Méditation transcendantale


L'idée derrière la méditation transcendantale est simplement de vous permettre d'arrêter de penser tout ensemble et d'avoir un esprit complètement immobile. Vous y parviendrez généralement en vous concentrant sur votre respiration ou sur un "mantra" qui est un mot unique (ou même un bruit comme un bourdonnement) que vous répéterez encore et encore.


En faisant cela, vous pouvez vous concentrer uniquement sur ce mantra ou sur votre respiration et permettre ainsi à vos pensées de s'évanouir. Si vous remarquez que vous commencez à perdre votre concentration et que vos pensées commencent à revenir, le truc est simplement de reconnaître que votre esprit est en train d'errer et de se recentrer.

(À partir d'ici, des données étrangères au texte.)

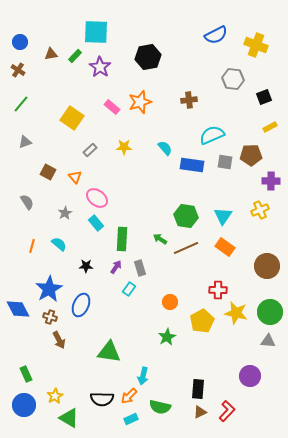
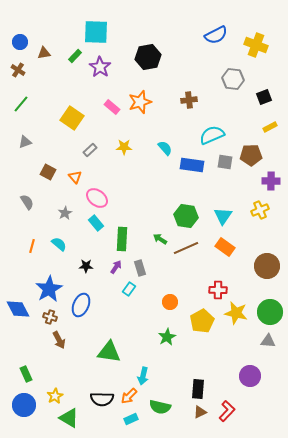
brown triangle at (51, 54): moved 7 px left, 1 px up
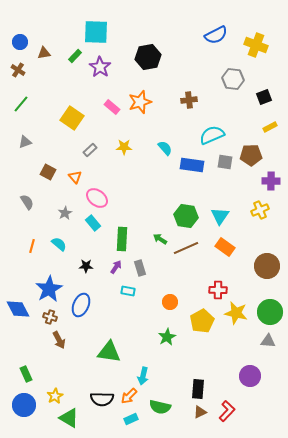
cyan triangle at (223, 216): moved 3 px left
cyan rectangle at (96, 223): moved 3 px left
cyan rectangle at (129, 289): moved 1 px left, 2 px down; rotated 64 degrees clockwise
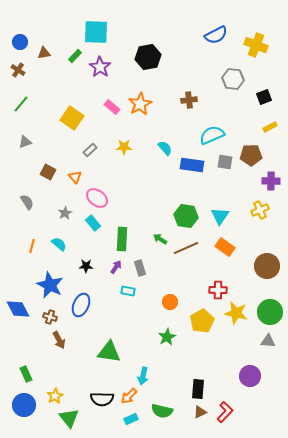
orange star at (140, 102): moved 2 px down; rotated 10 degrees counterclockwise
blue star at (49, 289): moved 1 px right, 4 px up; rotated 16 degrees counterclockwise
green semicircle at (160, 407): moved 2 px right, 4 px down
red L-shape at (227, 411): moved 2 px left, 1 px down
green triangle at (69, 418): rotated 20 degrees clockwise
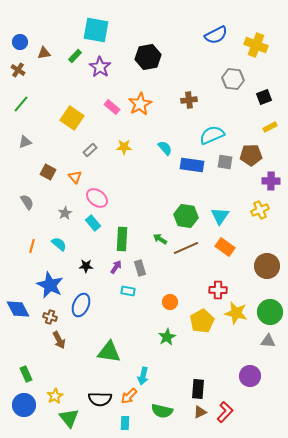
cyan square at (96, 32): moved 2 px up; rotated 8 degrees clockwise
black semicircle at (102, 399): moved 2 px left
cyan rectangle at (131, 419): moved 6 px left, 4 px down; rotated 64 degrees counterclockwise
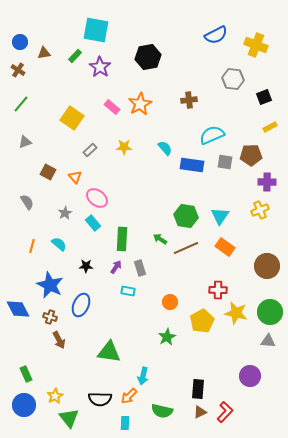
purple cross at (271, 181): moved 4 px left, 1 px down
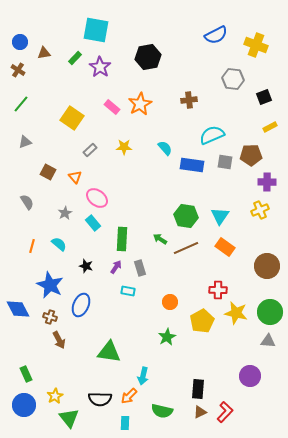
green rectangle at (75, 56): moved 2 px down
black star at (86, 266): rotated 16 degrees clockwise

Quelques trucs et conseils


Remarquez que dans les deux cas, vous n'êtes pas très strict avec vous-même ou ne vous réprimandez pas pour avoir laissé votre esprit vagabonder. C'est la grande erreur que beaucoup de gens font lorsqu'ils commencent à essayer de méditer : ils sont tellement désireux d'être bons tout de suite qu'ils sont stressés et en colère chaque fois qu'ils voient leurs pensées vagabonder.


C'est tout à fait contraire à l'objectif de la méditation qui est d'être calme et de ne pas être stressé. Lorsque vous méditez, assurez-vous que vous ne vous mettez pas trop de pression sur les épaules pour devenir bon tout de suite et que vous "remarquez" simplement que vous avez laissé votre esprit vagabonder, puis que vous portez à nouveau votre attention sur la méditation.


Si vous avez du mal à le faire, une autre stratégie consiste à essayer la méditation guidée. Il s'agit d'une méditation qui comprend des instructions tirées d'un enregistrement pour vous parler de chaque étape et pour vous aider à vous détendre. Vous pouvez essayer de suivre des séances de méditation guidée sur YouTube, qui peuvent également être très efficaces.


En fin de compte, l'objectif est d'acquérir un plus grand contrôle sur vos propres pensées et ruminations. Et finalement, vous devriez devenir assez habile à la méditation pour pouvoir utiliser les techniques où que vous soyez, quand vous en avez besoin ! Vous serez finalement capable de maintenir un état méditatif "en mouvement" et d'être constamment dans un état d'esprit qui vous permettra de vous sentir calme et détendu.